Where does solace come for backpackers? When hostels are buzzing with festive fever and kareoke nights, when the city you have arrived in is extensive and bustling with busy people. When you want to receive some retail therapy or even catch a flick, but it costs the price of jetstar flight to brisbane. Galleries have been my haven from the mad world of the hostel. The tate modern on saturday took me aback with its lines, £4 coffee and swarming tour groups of 30+. The artwork seemed like simple objects, floating amongst the masses, some unable to stand out over the energy of exitable humans. Saturday is not a day for solace.
I went to meet with a camp hawian fashion student from the hostel and got lost in the Lord Mayors parade, Fur lined velvet clad gentlemen and flashbacks of aristoracy, military tanks and relics rolling down the pedestrian filled rainy streets of central london.
We went shopping in the vintage warehouses of brick lane, before spending the night drinking fishbowls of long island ice teas and using london for what its saturday night had to offer.



Monday the tate brittain.

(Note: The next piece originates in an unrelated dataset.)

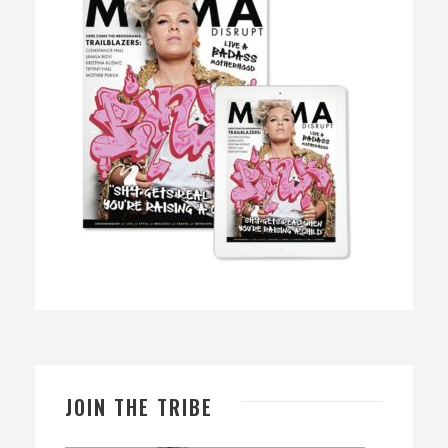
JOIN THE TRIBE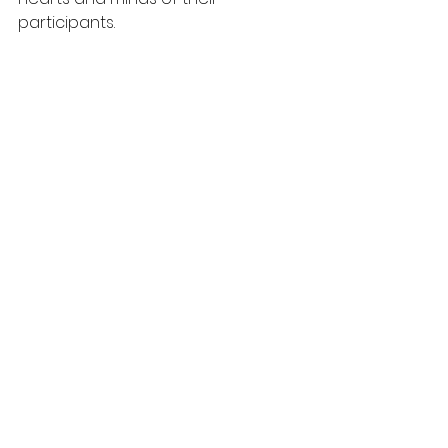
participants.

I walked along the thames in the rain, the soft drizzle and the white skies so typical of london, big ben towering like a post card, double decker busses the the lot. The Tate was peaceful and serene, like a playground for the weary artist. I rested in the francis bacon room and watched a documentary on his debauchery, illicit romance and the emotional language of his painting. I played the interactive games in the turner drawing room, playing with light and pencils and hand made watercolours. I sat and drew the neo classical sculptures amonsgt other young art students on a feild day. I mosied through the Victorian room, the 16th century brittish portraits room, the Romantic landscape room, the turner prize and the Francis Bacon collection. It was now getting dark, as it does around 4 o clock, and went for a wine&sushitrain feed in mayfair with an old friend from sydney.

Today, all the stimulation of london and being here for a few days, i've settled in to the pace of things a little more. I think i will find hyde park and nestle up to a tree with my sketchpad, then find the royal academy of arts, see the globe theatre, scope st pauls cathedral, buy gumboots, and get ready for my last day here tomorrow.